What lines in the listing include "само"? Return a copy of each.
Start of DATA IN THIS EXERCISE
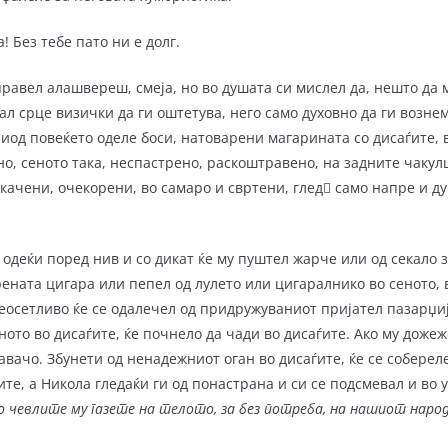
Без тебе пато ни е долг.
ел алашвереш, смеја, но во душата си мислел да, нешто да м
л срце визички да ги оштетува, него само духовно да ги возне
иод повеќето оделе боси, натоварени магарината со диса­ѓи­те, 
но, сеното така, неспас­тре­но, раскоштравено, на задните чаку
 качени, очекорени, во самаро и свртени, глед само напре и ду
ќи поред нив и со дикат ќе му пуштел жарче или од секало з
рената цигара или пепел од лулето или цигаралнико во сеното, 
еосетливо ќе се одалечел од придружуваниот пријател пазар­џи
ното во дисаѓите, ќе почнело да чади во дисаѓите. Ако му доже
авачо. Збунети од ненадежниот оган во дисаѓите, ќе се собереле 
ите, а Никола гледаќи ги од понастрана и си се подсмевал и во 
о чевлите му газете на телото, за без потреба, на нашиот народ,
End of DATA IN THIS EXERCISE
# RESPONSE TO THE EXERCISE
л срце визички да ги оштетува, него само духовно да ги возне
 качени, очекорени, во самаро и свртени, глед само напре и ду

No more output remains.